The long-snouted, nocturnal pangolin, the size of a small dog and found in Africa and Southeast Asia, is the world's most illegally trafficked mammal, according to the United Nations Environment Program.

Vietnam is at the center of the trade, said Bui Thi Ha, the deputy director Of Education For Nature Vietnam, an organization that works to reduce consumer demand for wildlife products.

She said more than 2,600 pangolins had been seized in Vietnam over the last three years, along with more than 30 tons of frozen meat and scales.

"Vietnam is both a transit point for pangolin trafficking, as well as a large consumer market. The destination for most of the pangolins is China, but the demand for them is on the rise, especially in the big cities," she told Reuters.

It is unclear how many pangolins are left in the wild. ENV said pangolins are shipped from Africa to meet demand in Asia, where products made from pangolins are prized for their supposed medicinal value and have led to local numbers falling.

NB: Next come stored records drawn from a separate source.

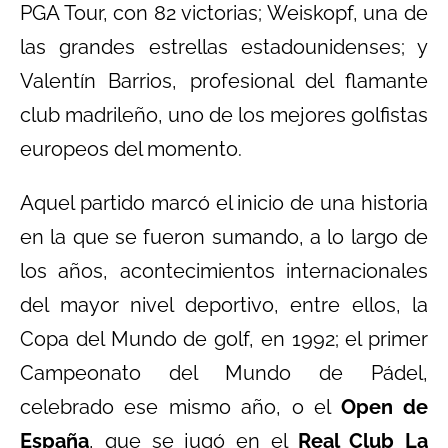
PGA Tour, con 82 victorias; Weiskopf, una de
las grandes estrellas estadounidenses; y
Valentín Barrios, profesional del flamante
club madrileño, uno de los mejores golfistas
europeos del momento.
Aquel partido marcó el inicio de una historia
en la que se fueron sumando, a lo largo de
los años, acontecimientos internacionales
del mayor nivel deportivo, entre ellos, la
Copa del Mundo de golf, en 1992; el primer
Campeonato del Mundo de Pádel,
celebrado ese mismo año, o el
Open de
España
, que se jugó en el
Real Club La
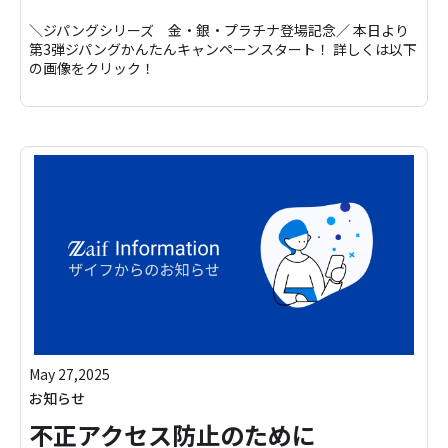
＼ジパングシリーズ 金・銀・プラチナ登場記念／ 本日より
第3弾ジパングかんたんキャンペーンスタート！ 詳しくは以下
の画像をクリック！
May 27,2025
お知らせ
不正アクセス防止のために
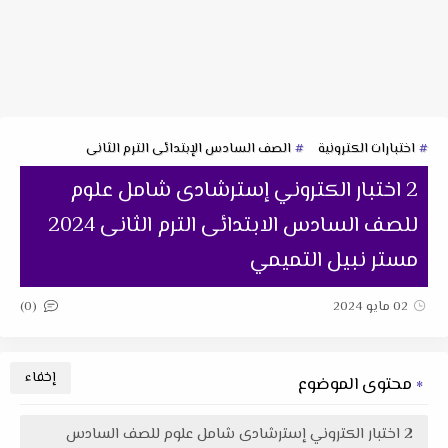
اختبارات الكترونية
الصف السادس الإبتدائى الترم الثانى
2 اختبار الكتروني إسترشادى شامل علوم
للصف السادس الابتدائى الترم الثانى 2024
مستر نبيل التميمي
(0)
02 مايو 2024
محتوى الموضوع
2 اختبار الكتروني إسترشادى شامل علوم للصف السادس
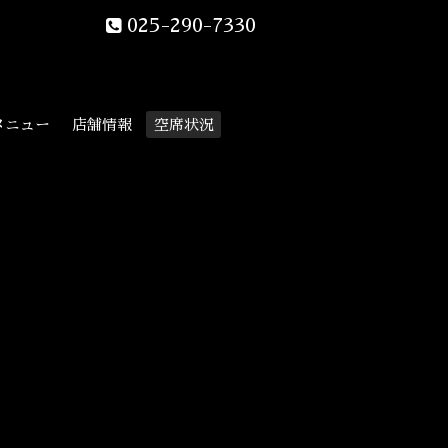
025-290-7330
メニュー
店舗情報
空席状況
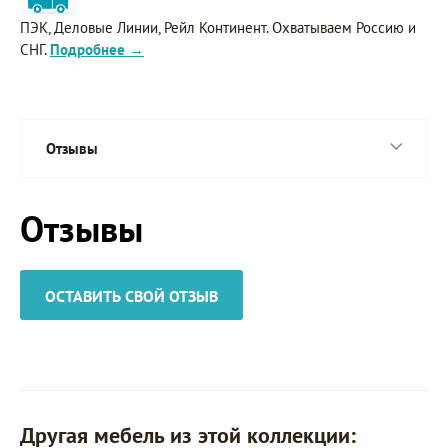
ПЭК, Деловые Линии, Рейл Континент. Охватываем Россию и
СНГ.
Подробнее →
Отзывы
Отзывы
ОСТАВИТЬ СВОЙ ОТЗЫВ
Другая мебель из этой коллекции:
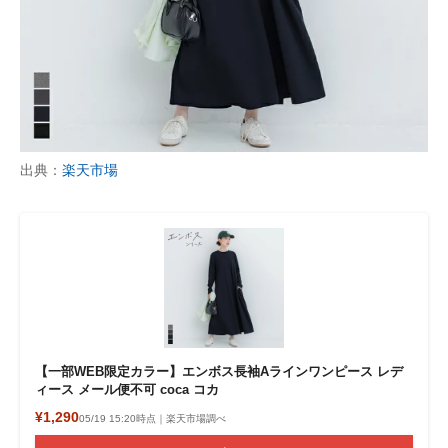
出典：
楽天市場
【一部WEB限定カラー】エンボス長袖Aラインワンピース レデ
ィース メール便不可 coca コカ
¥1,290
05/19 15:20時点｜楽天市場調べ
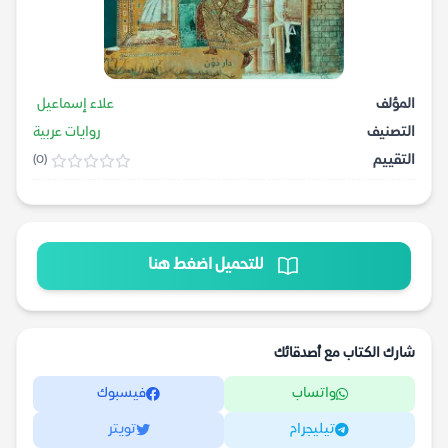
المؤلف
علاء إسماعيل
التصنيف
روايات عربية
التقييم
(0)
للتحميل اضغط هنا
شارك الكتاب مع أصدقائك
واتساب
فيسبوك
تيليجرام
تويتر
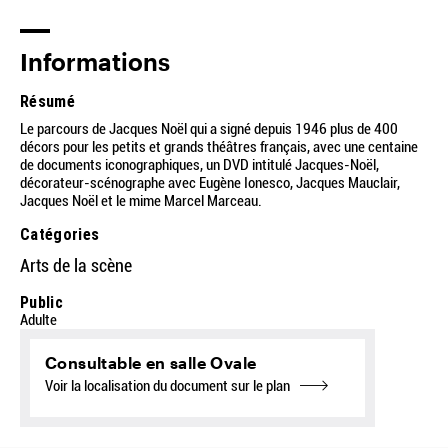
Informations
Résumé
Le parcours de Jacques Noël qui a signé depuis 1946 plus de 400
décors pour les petits et grands théâtres français, avec une centaine
de documents iconographiques, un DVD intitulé Jacques-Noël,
décorateur-scénographe avec Eugène Ionesco, Jacques Mauclair,
Jacques Noël et le mime Marcel Marceau.
Catégories
Arts de la scène
Public
Adulte
Consultable en salle Ovale
Voir la localisation du document sur le plan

The pangolin trade is already limited under the Convention on International Trade in Endangered Species of Wild Fauna and Flora (CITES). Environmentalists are pressing CITES to increase the trade restrictions to "only in exceptional circumstances" - the highest level of protection. CITES, an agreement among 183 governments to ensure trade in wild animals and plants does not threaten their survival, will consider the request at the Sept. 24-Oct. 5 meeting in South Africa.